I just got a skin for my Kindle 2 (lily) and one for my phone (baseball) and I love them both!! The skin really brightens up my Kindle and just gives it a completely different overall appearance. And it was a lot easier to apply than I thought it would be!

Once I get my Oberon cover, I will attempt sending a picture, but I think my combo has already been shown (purple ROH and lily skin).

Anyway, for anyone in doubt, you gotta get a skin!!!!


----------



## kevindorsey (Mar 4, 2009)

Yea, there are plenty of different skins to appease everyone's tastes.


----------



## intinst (Dec 23, 2008)

It is truly surprising how much difference a skin makes.


----------



## KindleKay (aka #1652) (Jan 20, 2009)

I love my K1 Lily skin....it would go with so many Oberons.....  

I should have my Dragonfly Pond in fern early next week!!  It took my forever to decide between that and purple ROH.


----------



## Supercrone (Feb 28, 2009)

I hesitated a long time before buying a K1 skin. I thought they were kind of silly, maybe something for kids playing with their e-toys. The more I read and looked, the more tempted I was, and when I got Aloha Red for my K1, I became a convert. I love my Orient for K2 even more. It's great just to rest my eyes on it while I'm reading.


----------



## intinst (Dec 23, 2008)

Also, I truly believe it helps protect the Kindle, not from falls or rough and tumble, but from finger prints and scratches.


----------



## Kind (Jan 28, 2009)

Those DecalGirl skins make a HUGE difference in the looks and "performance" of the Kindle.


----------



## intinst (Dec 23, 2008)

Makes all the comments about looking like something from the seventies go far away. Match this,ipod !


----------



## B-Kay 1325 (Dec 29, 2008)

I have had my KK, Aurora, since October and just put her in a Velvet Jewel Decalgirl skin about a week ago. She's beautiful! This is the first skin I have ever had for anything but probably not my last. lol


----------



## luvmy4brats (Nov 9, 2008)

Another one addicted. Yay! They're wonderful, aren't they?


----------



## intinst (Dec 23, 2008)

luvmy4brats said:


> Another one addicted. Yay! They're wonderful, aren't they?


Just got to get them to try the first one, then you've got them.  Right, Luv?


----------



## luvmy4brats (Nov 9, 2008)

That's right! Then before they know it, they'll have skins for everything. I need to get DecalGirl to offer a referral program. At the rate I'm going, I'd have free skins for life


----------



## patrisha w. (Oct 28, 2008)

B-Kay said:


> I have had my KK, Aurora, since October and just put her in a Velvet Jewel Decalgirl skin about a week ago. She's beautiful! This is the first skin I have ever had for anything but probably not my last. lol


I have a decalgirl Lily skin and it is amazing how pretty they are.
Now I think I will skin my Apple laptop...

patrisha


----------



## gadgetgirl003 (Mar 22, 2009)

Kind said:


> Those DecalGirl skins make a HUGE difference in the looks and "performance" of the Kindle.

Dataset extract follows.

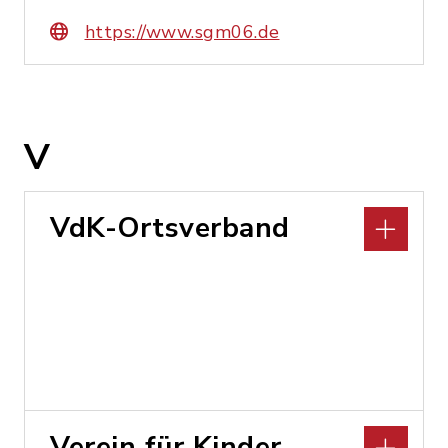
https://www.sgm06.de
V
VdK-Ortsverband
Verein für Kinder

That's what I keep telling myself!!! More skins, better Kindle performance. LOL


----------



## pomlover2586 (Feb 14, 2009)

LOL glad you like your skin!


----------



## BrassMan (Dec 8, 2008)

Here's my Decalgirl skin. Thanks to B-Kay, the Enabler, for convincing me to go ahead with this. I had thought they weren't for us male types, but now I see I was wrong. The bag, by the way, was not made for the Kindle, but it has nifty pockets for the light, the cord, spare batteries, and so forth, and it'll be just the ticket on a trip.

You get your banner, B-Kay!


----------



## Jaasy (Feb 28, 2009)

I love my Quest skin, I did find that I like the lighter toned skin better than the darker ones though...


----------



## egh34 (Jan 11, 2009)

egh34 said:


> OK, there is a lot of talk on the boards, but sometimes unless you really experiennce something, you have no idea how TRULY GREAT it is!!
> 
> I just got a skin for my Kindle 2 (lily) and one for my phone (baseball) and I love them both!! The skin really brightens up my Kindle and just gives it a completely different overall appearance. And it was a lot easier to apply than I thought it would be!
> 
> ...


That is soooo funny. Those are the exact 2 skins I got for my Kindle 2 and my phone, although I have a dare and the red stitching runs vertical. I love themm both. Oh, and I also have a purple ROH that I got last weekend, and love.

Great minds think alike!!


----------



## Kathy (Nov 5, 2008)

I love the skins. I can't believe they keep adding more. I love the quest.


----------



## kim (Nov 20, 2008)

BrassMan said:


> Here's my Decalgirl skin. Thanks to B-Kay, the Enabler, for convincing me to go ahead with this. I had thought they weren't for us male types, but now I see I was wrong. The bag, by the way, was not made for the Kindle, but it has nifty pockets for the light, the cord, spare batteries, and so forth, and it'll be just the ticket on a trip.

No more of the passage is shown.